Meta, which owns Facebook, Instagram and WhatsApp, has announced that it will cut 13% of its workforce.
The first mass lay-offs in the firm’s history will result in 11,000 employees, from a worldwide headcount of 87,000, losing their jobs.
Meta chief executive Mark Zuckerberg said the cuts were “the most difficult changes we’ve made in Meta’s history”.
The news follows major layoffs at Twitter, which cut about half its staff, and other tech firms.
Mr Zuckerberg blamed massive long-term expectations for growth based on the firm’s rise in revenue during the pandemic.
“Many people predicted this would be a permanent acceleration,” he wrote, “I did too, so I made the decision to significantly increase our investments.”
Instead, he said “macroeconomic downturn” and “increased competition” caused revenue to be much lower than expected
“I got this wrong, and I take responsibility for that,” he said.
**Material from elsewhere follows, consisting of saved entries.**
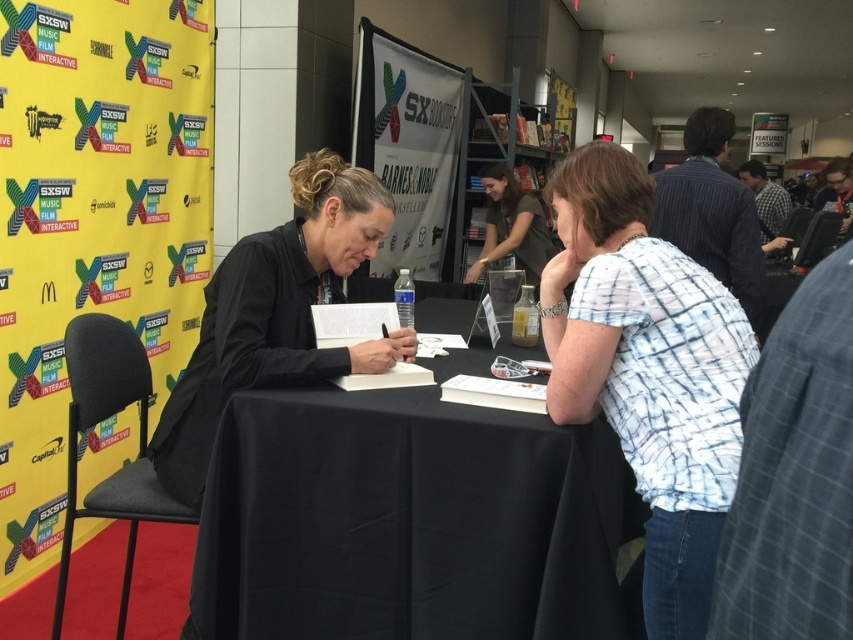 You are taking a photo of the book signing event at SXSW. You want to focus on the two points in the image located at coordinates point (331, 413) and point (306, 381). Which point should you focus on first to ensure the closest object is in sharp focus?

Point (331, 413) is closer to the camera than point (306, 381), so you should focus on point (331, 413) first to ensure the closest object is in sharp focus.

Consider the image. You are at the SXSW book signing event and need to move from the water bottle to the pen on the table. The water bottle is located at point (436, 420) and the pen is at point (495, 195). Which point should you move towards first to reach the pen?

You should move towards point (495, 195) first because it is the location of the pen you want to reach. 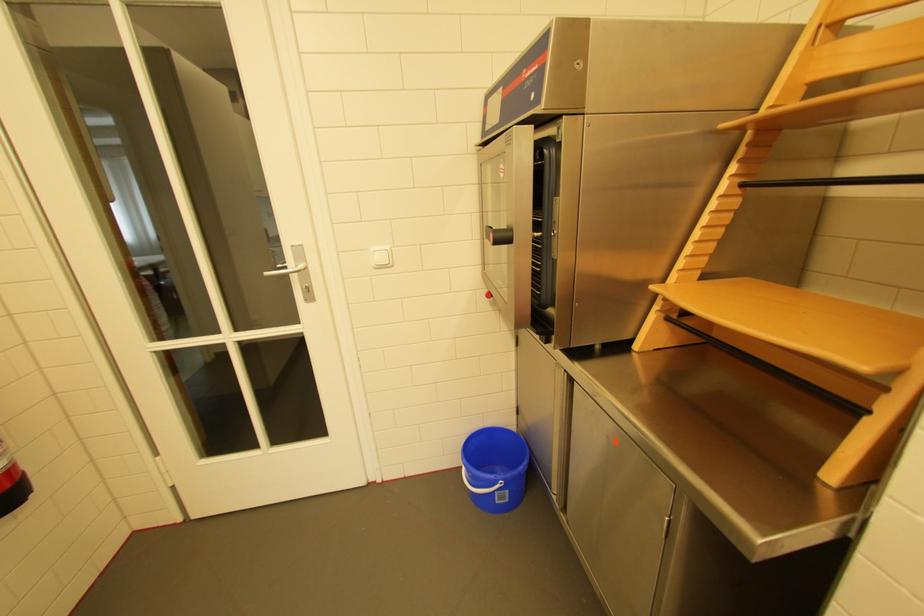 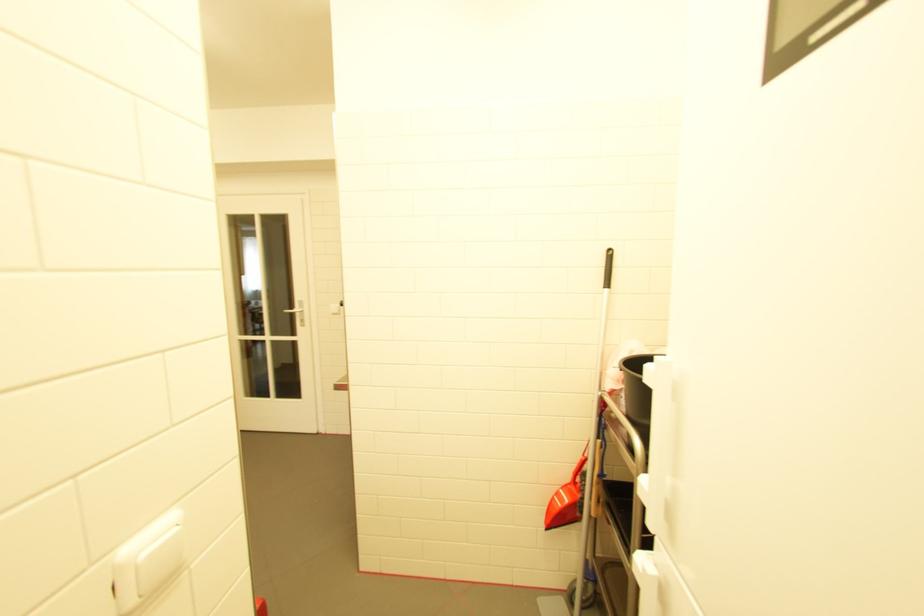 In a continuous first-person perspective shot, in which direction is the camera moving?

The announcement of job cuts was widely expected.
Mr Zuckerberg told hundreds of Meta executives of the plans on Tuesday, the Wall Street Journal reported.
Mr Zuckerberg said the company would focus on high-priority growth areas, like artificial intelligence, advertising, and “our long-term vision for the metaverse”.
Meta will also cut costs elsewhere – including reducing its spending on buildings and offices and increasing desk-sharing.
Affected Meta employees will receive an email soon, he said and will have an opportunity to ask questions.
US employees will receive redundancy payments worth 16 weeks’ pay plus a week for every year worked. Additional benefits will also include continuing to provide family health insurance for six months.
Support outside the US will be similar, but there will be a separate redundancy process to take into account local employment laws.